VENERDÌ gli Stati Uniti hanno inserito nella lista delle organizzazioni terroristiche il network Haqqani, un gruppo di combattenti alleato dei talebani e sostenuto da frange dell’Isi pachistano, i ramificatissimi Servizi di Islambad. Il santuario della tribù Haqqani è a cavallo del confine fra l’Afghanistan e il Waziristan, un area tribale pachistana. Tutte le recenti, cruente, incursioni nella capitale, compresa quella di ieri,
 sarebbero opera del clan. La penultima era stata un assalto all’albergo Spozhmai, sul lago Qargha. Era il 22 giugno. Morirono 18 persone. I blitz sono stati letti come truculenti avvisi a Hamid Karzai, troppo amico dell’arcinemica India. Ieri per di più nella capitale si stava celebrando l’undicesimo anniversario della morte di Ahmed Shah Massoud, il comandante della resistenza all’occupazione sovietica che era riuscito a resistere ai talebani trincerandosi nella sua valle di montagna, il Panshir. La sicurezza nella capitale era stata rafforzata. Questa circostanza spiega forse la scelta di un kamikaze adolescente. 

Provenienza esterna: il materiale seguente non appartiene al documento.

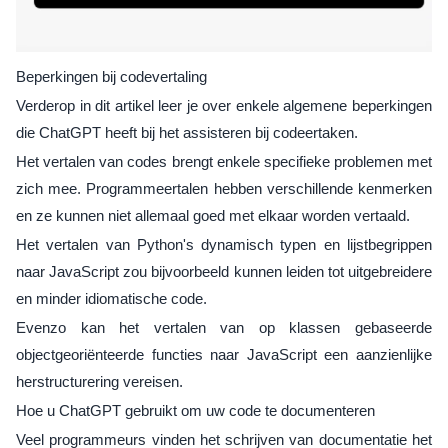
Beperkingen bij codevertaling
Verderop in dit artikel leer je over enkele algemene beperkingen
die ChatGPT heeft bij het assisteren bij codeertaken.
Het vertalen van codes brengt enkele specifieke problemen met
zich mee. Programmeertalen hebben verschillende kenmerken
en ze kunnen niet allemaal goed met elkaar worden vertaald.
Het vertalen van Python's dynamisch typen en lijstbegrippen
naar JavaScript zou bijvoorbeeld kunnen leiden tot uitgebreidere
en minder idiomatische code.
Evenzo kan het vertalen van op klassen gebaseerde
objectgeoriënteerde functies naar JavaScript een aanzienlijke
herstructurering vereisen.
Hoe u ChatGPT gebruikt om uw code te documenteren
Veel programmeurs vinden het schrijven van documentatie het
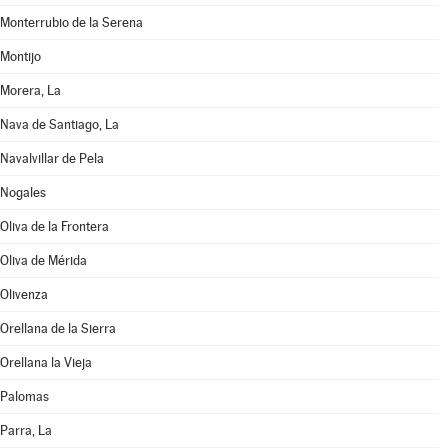
Monterrubio de la Serena
Montijo
Morera, La
Nava de Santiago, La
Navalvillar de Pela
Nogales
Oliva de la Frontera
Oliva de Mérida
Olivenza
Orellana de la Sierra
Orellana la Vieja
Palomas
Parra, La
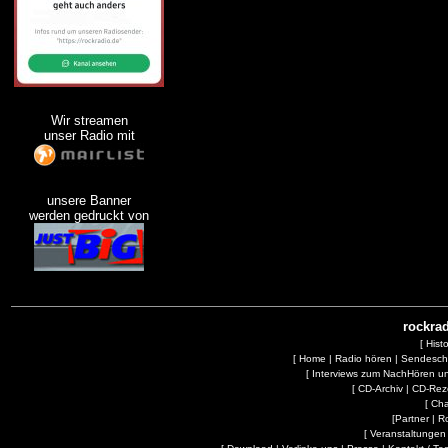
Wir streamen
unser Radio mit
unsere Banner
werden gedruckt von
rockrad
[
Hist
[
Home
|
Radio hören
|
Sendesc
[
Interviews zum NachHören 
[
CD-Archiv
|
CD-Rez
[
Cha
[
Partner
|
R
[
Veranstaltungen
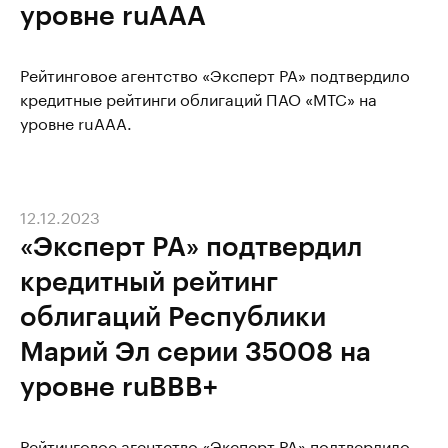
уровне ruAAA
Рейтинговое агентство «Эксперт РА» подтвердило
кредитные рейтинги облигаций ПАО «МТС» на
уровне ruAAA.
12.12.2023
«Эксперт РА» подтвердил
кредитный рейтинг
облигаций Республики
Марий Эл серии 35008 на
уровне ruBBB+
Рейтинговое агентство «Эксперт РА» подтвердило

 GLI UNICI ai quali viene consentito di accedere praticamente senza controlli fin sul limitare del quartier generale dell’Isaf, protetto da barriere, alti muri, filo spinato e torrette di avvistamento sono i bambini e le bambine di Kabul, che vendono ai militari ninnoli, collanine, dolcetti. Al di là del numero di vittime, il blitz nella Green Zone voleva soprattutto rendere evidente il fatto che in Afghanistan non esiste un posto sicuro. Come sempre, Karzai ha reagito alzando i toni della polemica con gli Stati Uniti.
 Ieri ha detto al comandante di Isaf, il generale John Allen, che deve essere rispettata alla lettera la data prevista per la riconsegna agli afgani del carcere di Bagram. Il 2014, l’anno del ritiro dall’Afghanistan, si avvicina a grandi passi. Nessuno sa davvero se l’esercito e la polizia di Kabul sono pronti. Di sicuro la società afgana è per larghi settori confinata nel passato. Anche nella capitale. L’ultimo campanello di allarme è recentissimo.

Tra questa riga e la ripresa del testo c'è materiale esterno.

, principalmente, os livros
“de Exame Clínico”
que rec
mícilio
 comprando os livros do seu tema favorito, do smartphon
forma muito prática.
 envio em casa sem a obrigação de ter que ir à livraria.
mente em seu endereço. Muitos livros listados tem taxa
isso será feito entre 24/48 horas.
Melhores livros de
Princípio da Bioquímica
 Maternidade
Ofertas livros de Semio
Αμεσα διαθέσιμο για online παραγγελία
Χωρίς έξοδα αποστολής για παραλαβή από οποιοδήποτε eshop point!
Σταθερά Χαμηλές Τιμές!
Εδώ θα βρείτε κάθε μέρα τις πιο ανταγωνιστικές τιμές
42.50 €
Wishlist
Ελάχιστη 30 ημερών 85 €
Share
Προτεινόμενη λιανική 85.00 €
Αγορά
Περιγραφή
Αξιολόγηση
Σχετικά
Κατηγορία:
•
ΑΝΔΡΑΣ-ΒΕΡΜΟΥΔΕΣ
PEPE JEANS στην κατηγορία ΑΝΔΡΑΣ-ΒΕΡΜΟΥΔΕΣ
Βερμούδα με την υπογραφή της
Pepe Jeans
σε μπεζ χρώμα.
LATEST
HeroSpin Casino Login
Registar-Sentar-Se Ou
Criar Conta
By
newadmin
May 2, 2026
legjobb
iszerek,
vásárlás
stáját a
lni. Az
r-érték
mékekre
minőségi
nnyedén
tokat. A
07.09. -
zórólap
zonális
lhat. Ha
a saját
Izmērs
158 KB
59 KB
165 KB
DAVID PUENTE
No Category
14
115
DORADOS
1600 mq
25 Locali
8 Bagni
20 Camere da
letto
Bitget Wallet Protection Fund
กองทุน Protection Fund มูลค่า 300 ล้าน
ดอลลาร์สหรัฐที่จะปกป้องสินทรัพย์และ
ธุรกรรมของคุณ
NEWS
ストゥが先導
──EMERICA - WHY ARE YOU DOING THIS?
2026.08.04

Benafsha, un’attrice protagonista di un serial televisivo, è stata aggredita e uccisa davanti a una moschea. Le sorelle Azema e Tamana,  soltanto ferite, sono finite in carcere. Prima di rinchiuderle in cella le hanno sottoposte a test di verginità. Per il Corano si sono macchiate di imperdonabile «immodestia».